St Catherine of Siena Exchanging Her Heart with Christ

1447-65
Tempera and gold on wood, 29 x 23 cm
Metropolitan Museum of Art, New York

This painting belongs to a narrative cycle depicting scenes from the life of Catherine of Siena, a fourteenth-century Dominican saint, who was a minister to the poor as well as a mystic. The panels, based on a biography of Saint Catherine written in 1385 by her confessor Raymond of Capua, represent the first complete pictorial cycle of her life. This series may have been produced following St Catherine's canonization in 1461 and added as a predella (base) to a preexisting altarpiece.

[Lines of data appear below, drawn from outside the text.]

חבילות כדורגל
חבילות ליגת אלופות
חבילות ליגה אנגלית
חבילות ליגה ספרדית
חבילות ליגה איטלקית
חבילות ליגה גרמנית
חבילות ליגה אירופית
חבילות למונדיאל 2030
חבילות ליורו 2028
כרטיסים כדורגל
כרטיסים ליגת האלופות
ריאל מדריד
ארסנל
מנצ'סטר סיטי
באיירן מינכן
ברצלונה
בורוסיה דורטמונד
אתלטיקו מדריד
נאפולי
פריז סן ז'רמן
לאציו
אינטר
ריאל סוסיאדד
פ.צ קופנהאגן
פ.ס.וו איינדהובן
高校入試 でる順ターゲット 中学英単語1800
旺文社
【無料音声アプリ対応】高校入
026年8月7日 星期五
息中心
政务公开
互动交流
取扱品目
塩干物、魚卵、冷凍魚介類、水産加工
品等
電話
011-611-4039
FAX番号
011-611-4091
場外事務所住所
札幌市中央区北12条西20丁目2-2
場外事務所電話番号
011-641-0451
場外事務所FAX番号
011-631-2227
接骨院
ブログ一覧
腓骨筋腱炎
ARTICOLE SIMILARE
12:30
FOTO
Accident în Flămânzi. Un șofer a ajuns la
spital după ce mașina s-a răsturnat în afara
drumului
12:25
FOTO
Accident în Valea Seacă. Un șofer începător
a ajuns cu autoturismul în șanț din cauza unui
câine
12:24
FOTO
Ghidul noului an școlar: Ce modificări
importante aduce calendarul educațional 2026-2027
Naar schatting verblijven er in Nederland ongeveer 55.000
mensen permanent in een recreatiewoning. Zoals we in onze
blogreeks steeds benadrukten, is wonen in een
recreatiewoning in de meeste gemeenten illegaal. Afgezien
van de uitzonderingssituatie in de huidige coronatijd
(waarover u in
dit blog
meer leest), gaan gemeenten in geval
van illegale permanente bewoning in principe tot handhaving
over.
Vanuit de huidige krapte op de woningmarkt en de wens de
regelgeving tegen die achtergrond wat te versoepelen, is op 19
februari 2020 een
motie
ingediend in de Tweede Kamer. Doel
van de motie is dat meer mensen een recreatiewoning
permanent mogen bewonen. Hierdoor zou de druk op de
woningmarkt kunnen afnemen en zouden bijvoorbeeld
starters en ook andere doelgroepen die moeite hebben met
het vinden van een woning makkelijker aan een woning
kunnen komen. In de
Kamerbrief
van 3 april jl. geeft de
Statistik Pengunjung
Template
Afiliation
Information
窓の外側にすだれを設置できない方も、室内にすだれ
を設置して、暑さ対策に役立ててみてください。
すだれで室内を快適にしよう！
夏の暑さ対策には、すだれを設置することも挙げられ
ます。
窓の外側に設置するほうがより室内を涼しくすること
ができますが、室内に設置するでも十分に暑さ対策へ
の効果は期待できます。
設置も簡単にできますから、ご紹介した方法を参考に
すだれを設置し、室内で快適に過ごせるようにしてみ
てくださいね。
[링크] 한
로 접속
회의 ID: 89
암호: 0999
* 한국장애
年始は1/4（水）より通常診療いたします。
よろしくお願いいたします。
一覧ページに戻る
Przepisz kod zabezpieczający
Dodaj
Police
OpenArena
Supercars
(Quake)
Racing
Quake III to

Catherine Benincasa was born in Siena about 1347, died in 1380, and was canonized in 1461. She was a member of the Dominican order, a mystic, and minister to the poor and plague-stricken. This picture illustrates St Catherine's miraculous levitation and exchange of her bloody heart with Christ. These miracles are recounted in his biography of Catherine by her confessor, Raymond of Capua; however, Raymond describes them as three separate episodes. In one, Christ takes Catherine's heart. In another, in the church of San Domenico in Siena, Christ appears and places his heart in her side. Raymond then describes her levitations, during which Catherine "contemplated the marvels of God." Giovanni di Paolo did not follow any of these accounts specifically. Rather he combined them, emphasizing their mystic nature by congesting the space with three ecclesiastical buildings. The small church alongside which Catherine levitates has an open door, above which is a figure of Christ as the Man of Sorrows - a poignant contrast to his appearance to Catherine, his hand raised in blessing while she holds a bleeding heart.